When Jaguar launched its F-Type models in 2013 there was finally a sports car from the British brand to take on the establishment headlined by the Porsche 911.

Of course, the Jag was anything but the precision tool its German counterpart offers, relying instead on front-engine, rear-wheel-drive dynamics and the theatrics of growling supercharged V6 and V8 engines.

The latter required that you treat it with the utmost respect, caress the throttle to get the best out of it and avoid getting giddy with the controls lest it send you barrelling into hedges.

For many, the V6 was always the sweeter of the models, dishing out just the right amount of power at the driver’s disposal. This has remained true. However the inclusion of the all-wheel-drive V8 variants — including the SVR — has made the more powerful model a much more civil, yet savage animal to live with.

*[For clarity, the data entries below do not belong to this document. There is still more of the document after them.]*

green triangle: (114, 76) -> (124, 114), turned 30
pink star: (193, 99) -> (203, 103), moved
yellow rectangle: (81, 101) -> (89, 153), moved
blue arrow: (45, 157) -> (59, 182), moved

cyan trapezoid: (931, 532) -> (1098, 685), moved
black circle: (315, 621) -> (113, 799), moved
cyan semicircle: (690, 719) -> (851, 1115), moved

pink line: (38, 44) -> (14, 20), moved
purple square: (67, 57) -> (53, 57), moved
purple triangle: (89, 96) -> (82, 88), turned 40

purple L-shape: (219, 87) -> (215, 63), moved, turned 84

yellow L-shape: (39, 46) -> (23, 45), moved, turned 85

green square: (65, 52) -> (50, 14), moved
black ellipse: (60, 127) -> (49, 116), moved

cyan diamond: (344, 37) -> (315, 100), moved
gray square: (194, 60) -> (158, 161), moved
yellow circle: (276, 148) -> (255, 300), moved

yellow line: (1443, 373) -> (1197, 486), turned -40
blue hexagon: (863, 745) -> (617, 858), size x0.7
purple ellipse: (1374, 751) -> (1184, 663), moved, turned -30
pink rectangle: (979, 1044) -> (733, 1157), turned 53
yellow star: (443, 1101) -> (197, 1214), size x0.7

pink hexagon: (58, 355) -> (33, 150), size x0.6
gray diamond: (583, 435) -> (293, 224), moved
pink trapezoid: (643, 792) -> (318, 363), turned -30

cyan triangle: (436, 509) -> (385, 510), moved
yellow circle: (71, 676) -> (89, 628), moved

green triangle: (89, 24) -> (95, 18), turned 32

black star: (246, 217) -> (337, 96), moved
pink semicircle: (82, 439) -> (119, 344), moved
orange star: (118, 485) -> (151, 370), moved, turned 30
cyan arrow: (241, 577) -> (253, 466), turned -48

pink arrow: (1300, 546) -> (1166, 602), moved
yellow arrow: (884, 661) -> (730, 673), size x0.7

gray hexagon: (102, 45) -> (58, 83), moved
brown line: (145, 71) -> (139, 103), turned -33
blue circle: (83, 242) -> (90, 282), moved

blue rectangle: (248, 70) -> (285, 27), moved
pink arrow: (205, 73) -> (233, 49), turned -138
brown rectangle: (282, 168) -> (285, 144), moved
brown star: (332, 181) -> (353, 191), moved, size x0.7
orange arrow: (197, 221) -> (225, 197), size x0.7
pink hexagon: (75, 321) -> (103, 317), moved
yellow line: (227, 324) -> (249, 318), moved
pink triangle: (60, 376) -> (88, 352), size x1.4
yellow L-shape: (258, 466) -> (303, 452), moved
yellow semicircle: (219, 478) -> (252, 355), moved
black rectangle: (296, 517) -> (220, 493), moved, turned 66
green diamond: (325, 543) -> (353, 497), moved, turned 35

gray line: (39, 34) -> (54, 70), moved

While both the V6 and V8 have moved upstream in pricing — both costing on the wrong side of R1m — they have decidedly left a niche in the sub-R1m mark, where Porsche’s 718 Boxster and Cayman reside.

Now the British marque has set its cat among the pigeons in the form of the F-Type 2.0l.

Yes, the F-Type can now be ordered with a four-cylinder turbocharged engine and you might be wondering "what are they thinking?"

Thankfully there is method to the madness and the new Ingenium engine offers the F-Type experience and ownership to a wider audience that might be happy to forgo the bigger engines but still have the slick, good looks of the model.

While the engine might not be the most muscular in its segment, it pushes out a credible 221kW and 400Nm via the eight-speed automatic gearbox driving the rear wheels.

Cosmetically, the model still offers all the styling hallmarks that have made it such an endearing thing to behold. The major cosmetic differences can be seen at the rear, where the 2.0l variant boasts a centrally mounted tailpipe.

We were let lose on the Kyalami racetrack where the company was at pains to prove that the lesser-endowed model wasn’t lacking in the dynamic or power departments.

We also put it through its paces around a gymkhana to see how it fares in the agility stakes. I can report that the 2.0l variant sparkles.

Thanks to less weight on the front axle and the smaller and lighter engine, the vehicle darted through the gymkhana with a superb level of agility.

Then it was on to the main track to see how capable the engine is and whether it can exploit the sorted chassis to maximum effect.

While the engine decidedly suffers from turbo lag from the off, it does manage to get going fairly well once past that twi-light zone.

Then there is the handling and steering feedback, and on both counts it is well sorted. You can get on the power early without the fear of the rear coming around to bite you and this new entry model is all the F-Type most people require.